→ WHAT THIS TASK INVOLVES:
What is wanted is the full listing, word for word, without its pictures.

→ MATERIAL FOR THIS EXERCISE:
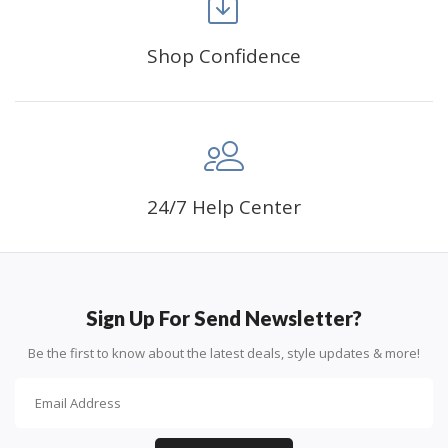
can create an amazing work of art that will add
life to any space.
Shop Confidence
PERFECT GIFT:
Diamond painting can enhance
relationships and provide strong bonding experience
for friends and family. It is a great gift for birthday,
wedding or new accommodation.
24/7 Help Center
Sign Up For Send Newsletter?
Be the first to know about the latest deals, style updates & more!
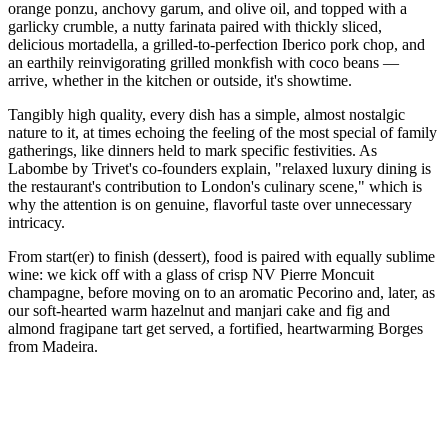
orange ponzu, anchovy garum, and olive oil, and topped with a
garlicky crumble, a nutty farinata paired with thickly sliced,
delicious mortadella, a grilled-to-perfection Iberico pork chop, and
an earthily reinvigorating grilled monkfish with coco beans —
arrive, whether in the kitchen or outside, it's showtime.
Tangibly high quality, every dish has a simple, almost nostalgic
nature to it, at times echoing the feeling of the most special of family
gatherings, like dinners held to mark specific festivities. As
Labombe by Trivet's co-founders explain, "relaxed luxury dining is
the restaurant's contribution to London's culinary scene," which is
why the attention is on genuine, flavorful taste over unnecessary
intricacy.
From start(er) to finish (dessert), food is paired with equally sublime
wine: we kick off with a glass of crisp NV Pierre Moncuit
champagne, before moving on to an aromatic Pecorino and, later, as
our soft-hearted warm hazelnut and manjari cake and fig and
almond fragipane tart get served, a fortified, heartwarming Borges
from Madeira.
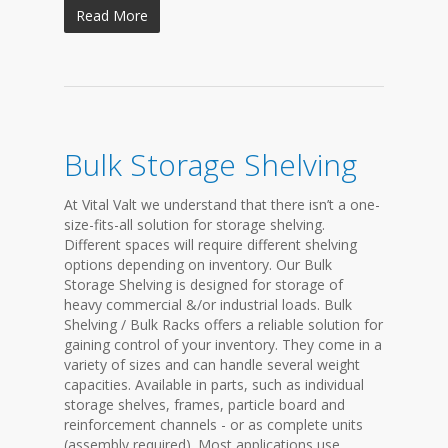
Read More
Bulk Storage Shelving
At Vital Valt we understand that there isn’t a one-
size-fits-all solution for storage shelving.
Different spaces will require different shelving
options depending on inventory. Our Bulk
Storage Shelving is designed for storage of
heavy commercial &/or industrial loads. Bulk
Shelving / Bulk Racks offers a reliable solution for
gaining control of your inventory. They come in a
variety of sizes and can handle several weight
capacities. Available in parts, such as individual
storage shelves, frames, particle board and
reinforcement channels - or as complete units
(assembly required). Most applications use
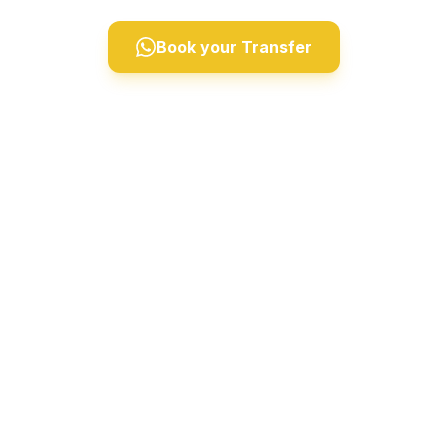
Book your Transfer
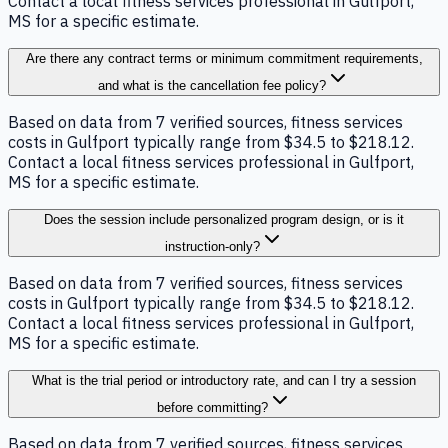
Contact a local fitness services professional in Gulfport,
MS for a specific estimate.
Are there any contract terms or minimum commitment requirements,
and what is the cancellation fee policy?
Based on data from 7 verified sources, fitness services
costs in Gulfport typically range from $34.5 to $218.12.
Contact a local fitness services professional in Gulfport,
MS for a specific estimate.
Does the session include personalized program design, or is it
instruction-only?
Based on data from 7 verified sources, fitness services
costs in Gulfport typically range from $34.5 to $218.12.
Contact a local fitness services professional in Gulfport,
MS for a specific estimate.
What is the trial period or introductory rate, and can I try a session
before committing?
Based on data from 7 verified sources, fitness services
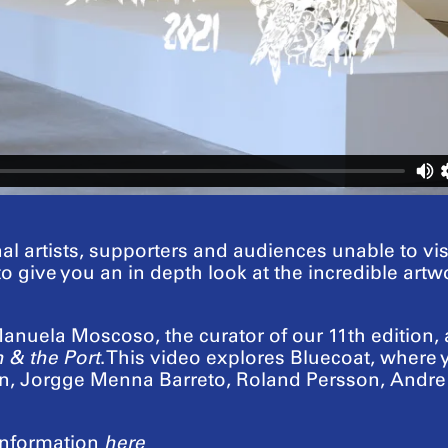
al artists, supporters and audiences unable to vi
 to give you an in depth look at the incredible ar
nuela Moscoso, the curator of our 11th edition, an
 & the Port
. This video explores Bluecoat, where
lan, Jorgge Menna Barreto, Roland Persson, And
nformation
here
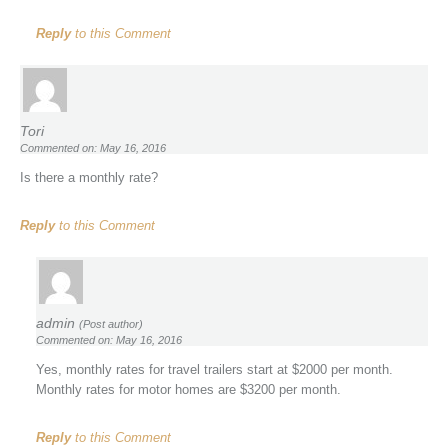
Reply
to this Comment
Tori
Commented on: May 16, 2016
Is there a monthly rate?
Reply
to this Comment
admin
(Post author)
Commented on: May 16, 2016
Yes, monthly rates for travel trailers start at $2000 per month.
Monthly rates for motor homes are $3200 per month.
Reply
to this Comment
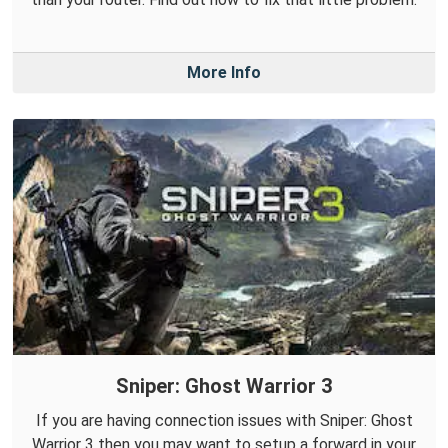
More Info
Sniper: Ghost Warrior 3
If you are having connection issues with Sniper: Ghost
Warrior 3 then you may want to setup a forward in your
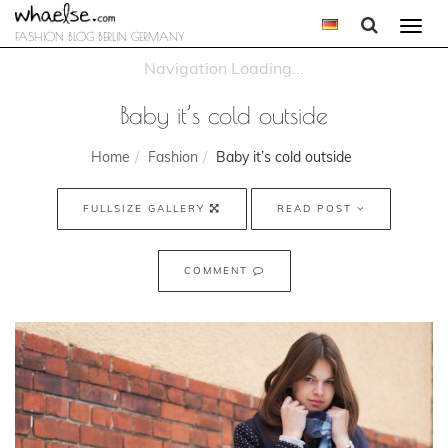
Togg
FASHION BLOG BERLIN GERMANY
navi
Baby it’s cold outside
Home
Fashion
Baby it’s cold outside
FULLSIZE GALLERY
READ POST
COMMENT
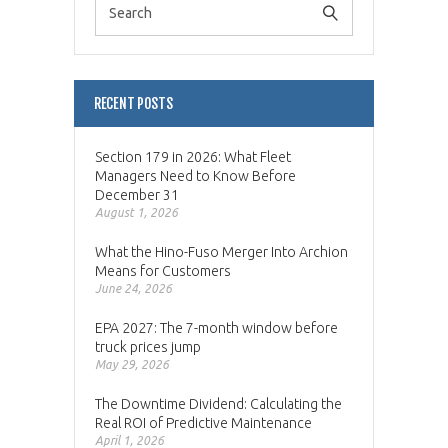
RECENT POSTS
Section 179 in 2026: What Fleet
Managers Need to Know Before
December 31
August 1, 2026
What the Hino-Fuso Merger Into Archion
Means for Customers
June 24, 2026
EPA 2027: The 7-month window before
truck prices jump
May 29, 2026
The Downtime Dividend: Calculating the
Real ROI of Predictive Maintenance
April 1, 2026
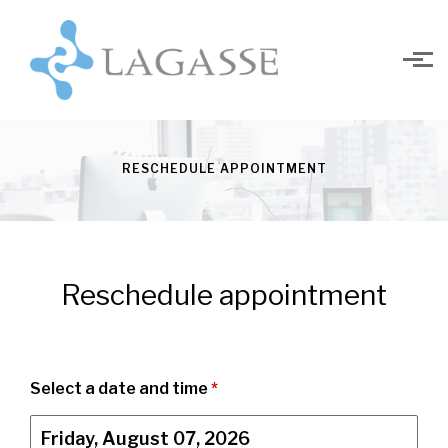
Skip to main content
RESCHEDULE APPOINTMENT
Reschedule appointment
Select a date and time
*
Friday, August 07, 2026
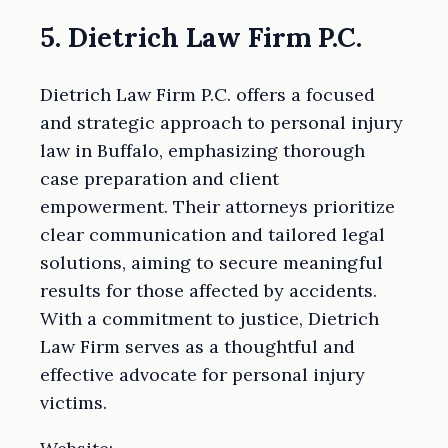
5. Dietrich Law Firm P.C.
Dietrich Law Firm P.C. offers a focused
and strategic approach to personal injury
law in Buffalo, emphasizing thorough
case preparation and client
empowerment. Their attorneys prioritize
clear communication and tailored legal
solutions, aiming to secure meaningful
results for those affected by accidents.
With a commitment to justice, Dietrich
Law Firm serves as a thoughtful and
effective advocate for personal injury
victims.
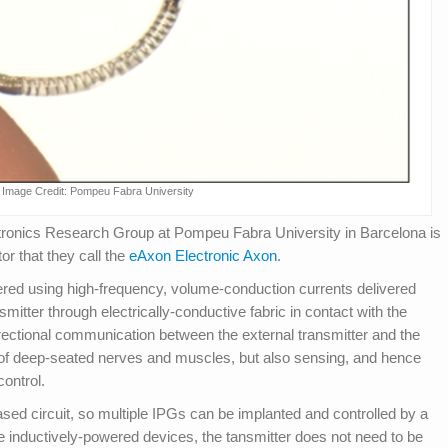
Image Credit: Pompeu Fabra University
ctronics Research Group at Pompeu Fabra University in Barcelona is
or that they call the
eAxon Electronic Axon
.
ered using high-frequency, volume-conduction currents delivered
itter through electrically-conductive fabric in contact with the
rectional communication between the external transmitter and the
n of deep-seated nerves and muscles, but also sensing, and hence
control.
sed circuit, so multiple IPGs can be implanted and controlled by a
ke inductively-powered devices, the tansmitter does not need to be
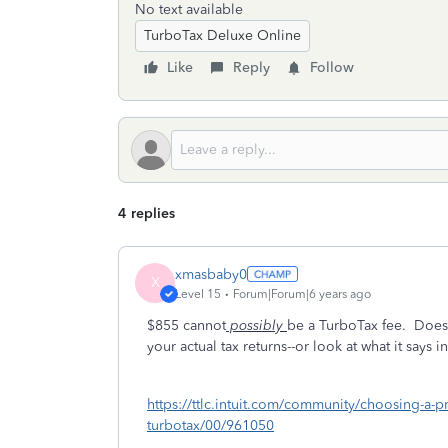
No text available
TurboTax Deluxe Online
Like
Reply
Follow
4 replies
xmasbaby0
X
Level 15
Forum|Forum|6 years ago
$855 cannot
possibly
be a TurboTax fee. Does i
your actual tax returns--or look at what it say
https://ttlc.intuit.com/community/choosing-a-pr
turbotax/00/961050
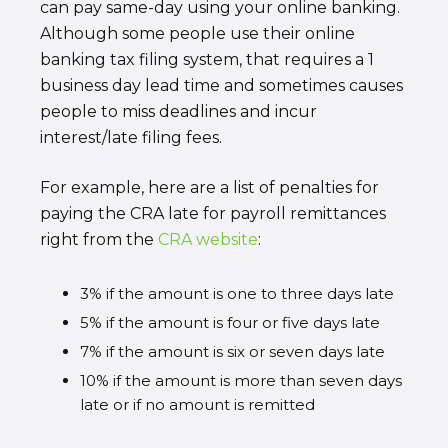
can pay same-day using your online banking.
Although some people use their online
banking tax filing system, that requires a 1
business day lead time and sometimes causes
people to miss deadlines and incur
interest/late filing fees.
For example, here are a list of penalties for
paying the CRA late for payroll remittances
right from the
CRA website
:
3% if the amount is one to three days late
5% if the amount is four or five days late
7% if the amount is six or seven days late
10% if the amount is more than seven days
late or if no amount is remitted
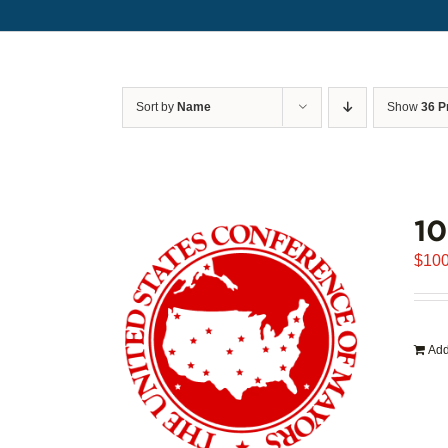
Sort by
Name
Show
36 P
1
$
100
Add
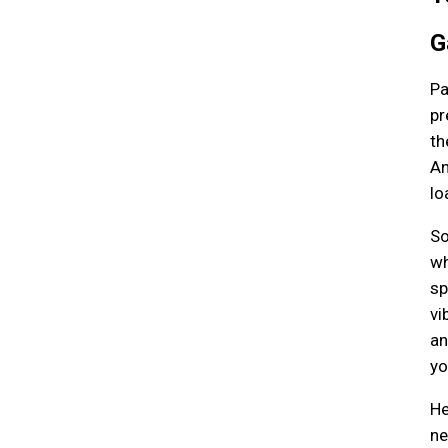
G
Pa
pr
th
An
lo
So
wh
sp
vi
an
yo
He
ne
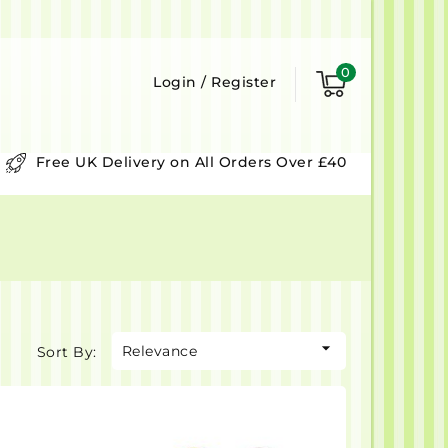
0
Login
/
Register
Free UK Delivery on All Orders Over £40

Relevance
Sort By:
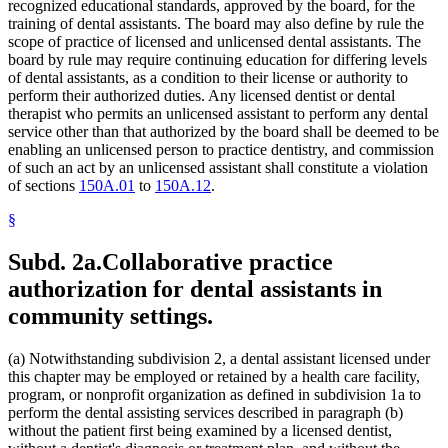
recognized educational standards, approved by the board, for the
training of dental assistants. The board may also define by rule the
scope of practice of licensed and unlicensed dental assistants. The
board by rule may require continuing education for differing levels
of dental assistants, as a condition to their license or authority to
perform their authorized duties. Any licensed dentist or dental
therapist who permits an unlicensed assistant to perform any dental
service other than that authorized by the board shall be deemed to be
enabling an unlicensed person to practice dentistry, and commission
of such an act by an unlicensed assistant shall constitute a violation
of sections
150A.01
to
150A.12
.
§
Subd. 2a.
Collaborative practice
authorization for dental assistants in
community settings.
(a) Notwithstanding subdivision 2, a dental assistant licensed under
this chapter may be employed or retained by a health care facility,
program, or nonprofit organization as defined in subdivision 1a to
perform the dental assisting services described in paragraph (b)
without the patient first being examined by a licensed dentist,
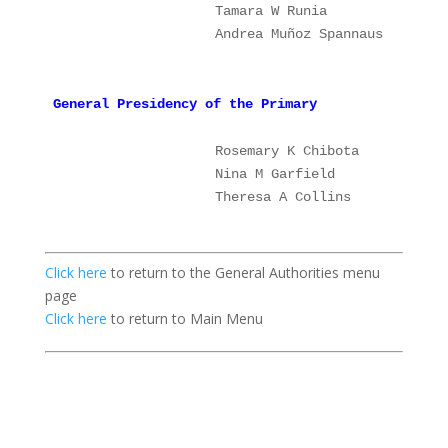
                   Tamara W Runia              1
                   Andrea Muñoz Spannaus   
    2
General Presidency of the Primary
                   Rosemary K Chibota
P
Nina M Garfield             1
                    Theresa A Collins           2
Click here
to return to the General Authorities menu
page
Click here
to return to Main Menu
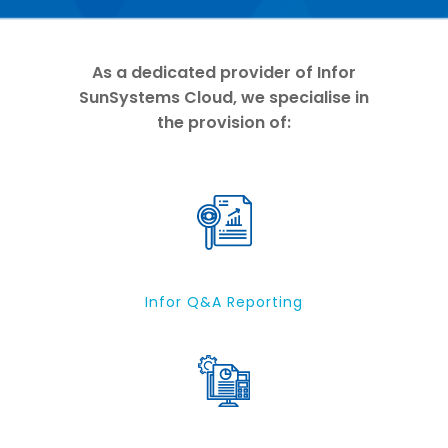
As a dedicated provider of Infor
SunSystems Cloud, we specialise in
the provision of:
Infor Q&A Reporting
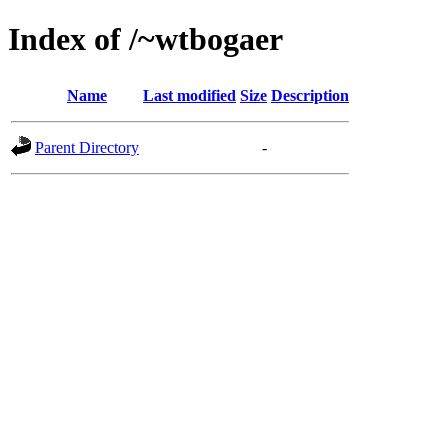
Index of /~wtbogaer
Name
Last modified
Size
Description
Parent Directory
-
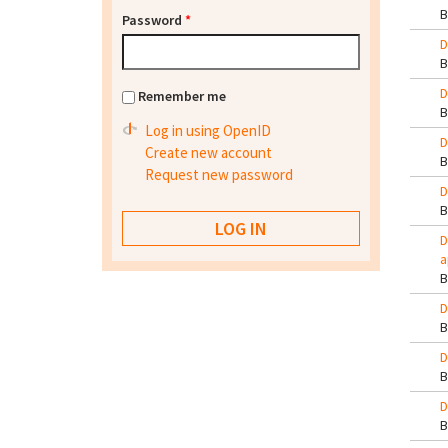
Password
*
D
D
Remember me
Log in using OpenID
D
Create new account
Request new password
D
D
a
D
D
D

→ PROBLEM SOLUTION:
can create an amazing work of art that will add
life to any space.
Shop Confidence
PERFECT GIFT:
Diamond painting can enhance
relationships and provide strong bonding experience
for friends and family. It is a great gift for birthday,
wedding or new accommodation.
24/7 Help Center
Sign Up For Send Newsletter?
Be the first to know about the latest deals, style updates & more!
orange ponzu, anchovy garum, and olive oil, and topped with a
garlicky crumble, a nutty farinata paired with thickly sliced,
delicious mortadella, a grilled-to-perfection Iberico pork chop, and
an earthily reinvigorating grilled monkfish with coco beans —
arrive, whether in the kitchen or outside, it's showtime.
Tangibly high quality, every dish has a simple, almost nostalgic
nature to it, at times echoing the feeling of the most special of family
gatherings, like dinners held to mark specific festivities. As
Labombe by Trivet's co-founders explain, "relaxed luxury dining is
the restaurant's contribution to London's culinary scene," which is
why the attention is on genuine, flavorful taste over unnecessary
intricacy.
From start(er) to finish (dessert), food is paired with equally sublime
wine: we kick off with a glass of crisp NV Pierre Moncuit
champagne, before moving on to an aromatic Pecorino and, later, as
our soft-hearted warm hazelnut and manjari cake and fig and
almond fragipane tart get served, a fortified, heartwarming Borges
from Madeira.
Read More
Bulk Storage Shelving
At Vital Valt we understand that there isn’t a one-
size-fits-all solution for storage shelving.
Different spaces will require different shelving
options depending on inventory. Our Bulk
Storage Shelving is designed for storage of
heavy commercial &/or industrial loads. Bulk
Shelving / Bulk Racks offers a reliable solution for
gaining control of your inventory. They come in a
variety of sizes and can handle several weight
capacities. Available in parts, such as individual
storage shelves, frames, particle board and
reinforcement channels - or as complete units
(assembly required). Most applications use
Book your Transfer
Contact a local fitness services professional in Gulfport,
MS for a specific estimate.
Are there any contract terms or minimum commitment requirements,
and what is the cancellation fee policy?
Based on data from 7 verified sources, fitness services
costs in Gulfport typically range from $34.5 to $218.12.
Contact a local fitness services professional in Gulfport,
MS for a specific estimate.
Does the session include personalized program design, or is it
instruction-only?
Based on data from 7 verified sources, fitness services
costs in Gulfport typically range from $34.5 to $218.12.
Contact a local fitness services professional in Gulfport,
MS for a specific estimate.
What is the trial period or introductory rate, and can I try a session
before committing?
Based on data from 7 verified sources, fitness services
al artists, supporters and audiences unable to vi
 to give you an in depth look at the incredible ar
nuela Moscoso, the curator of our 11th edition, an
 & the Port
. This video explores Bluecoat, where
lan, Jorgge Menna Barreto, Roland Persson, And
nformation
here
Reply
to this Comment
Tori
Commented on: May 16, 2016
Is there a monthly rate?
Reply
to this Comment
admin
(Post author)
Commented on: May 16, 2016
Yes, monthly rates for travel trailers start at $2000 per month.
Monthly rates for motor homes are $3200 per month.
Reply
to this Comment
More Info
Sniper: Ghost Warrior 3
If you are having connection issues with Sniper: Ghost
Warrior 3 then you may want to setup a forward in your
Togg
FASHION BLOG BERLIN GERMANY
navi
Baby it’s cold outside
Home
Fashion
Baby it’s cold outside
FULLSIZE GALLERY
READ POST
COMMENT
RECENT POSTS
Section 179 in 2026: What Fleet
Managers Need to Know Before
December 31
August 1, 2026
What the Hino-Fuso Merger Into Archion
Means for Customers
June 24, 2026
EPA 2027: The 7-month window before
truck prices jump
May 29, 2026
The Downtime Dividend: Calculating the
Real ROI of Predictive Maintenance
April 1, 2026
Skip to main content
RESCHEDULE APPOINTMENT
Reschedule appointment
Select a date and time
*
Friday, August 07, 2026
5. Dietrich Law Firm P.C.
Dietrich Law Firm P.C. offers a focused
and strategic approach to personal injury
law in Buffalo, emphasizing thorough
case preparation and client
empowerment. Their attorneys prioritize
clear communication and tailored legal
solutions, aiming to secure meaningful
results for those affected by accidents.
With a commitment to justice, Dietrich
Law Firm serves as a thoughtful and
effective advocate for personal injury
victims.
Image Credit: Pompeu Fabra University
ctronics Research Group at Pompeu Fabra University in Barcelona is
or that they call the
eAxon Electronic Axon
.
ered using high-frequency, volume-conduction currents delivered
itter through electrically-conductive fabric in contact with the
rectional communication between the external transmitter and the
n of deep-seated nerves and muscles, but also sensing, and hence
control.
sed circuit, so multiple IPGs can be implanted and controlled by a
ke inductively-powered devices, the tansmitter does not need to be
No text available
TurboTax Deluxe Online
Like
Reply
Follow
4 replies
xmasbaby0
X
Level 15
Forum|Forum|6 years ago
$855 cannot
possibly
be a TurboTax fee. Does i
your actual tax returns--or look at what it say
https://ttlc.intuit.com/community/choosing-a-pr
turbotax/00/961050
can pay same-day using your online banking.
Although some people use their online
banking tax filing system, that requires a 1
business day lead time and sometimes causes
people to miss deadlines and incur
interest/late filing fees.
For example, here are a list of penalties for
paying the CRA late for payroll remittances
right from the
CRA website
:
3% if the amount is one to three days late
5% if the amount is four or five days late
7% if the amount is six or seven days late
10% if the amount is more than seven days
late or if no amount is remitted
Sort by
Name
Show
36 P
1
$
100
Add
G
Pa
pr
th
An
lo
So
wh
sp
vi
an
yo
He
ne
0
Login
/
Register
Free UK Delivery on All Orders Over £40

Relevance
Sort By:
recognized educational standards, approved by the board, for the
training of dental assistants. The board may also define by rule the
scope of practice of licensed and unlicensed dental assistants. The
board by rule may require continuing education for differing levels
of dental assistants, as a condition to their license or authority to
perform their authorized duties. Any licensed dentist or dental
therapist who permits an unlicensed assistant to perform any dental
service other than that authorized by the board shall be deemed to be
enabling an unlicensed person to practice dentistry, and commission
of such an act by an unlicensed assistant shall constitute a violation
of sections
150A.01
to
150A.12
.
§
Subd. 2a.
Collaborative practice
authorization for dental assistants in
community settings.
(a) Notwithstanding subdivision 2, a dental assistant licensed under
this chapter may be employed or retained by a health care facility,
program, or nonprofit organization as defined in subdivision 1a to
perform the dental assisting services described in paragraph (b)
without the patient first being examined by a licensed dentist,
                   Tamara W Runia              1
                   Andrea Muñoz Spannaus   
    2
General Presidency of the Primary
                   Rosemary K Chibota
P
Nina M Garfield             1
                    Theresa A Collins           2
Click here
to return to the General Authorities menu
page
Click here
to return to Main Menu
As a dedicated provider of Infor
SunSystems Cloud, we specialise in
the provision of:
Infor Q&A Reporting
Index of /~wtbogaer
Name
Last modified
Size
Description
Parent Directory
-
Password
*
D
D
Remember me
Log in using OpenID
D
Create new account
Request new password
D
D
a
D
D
D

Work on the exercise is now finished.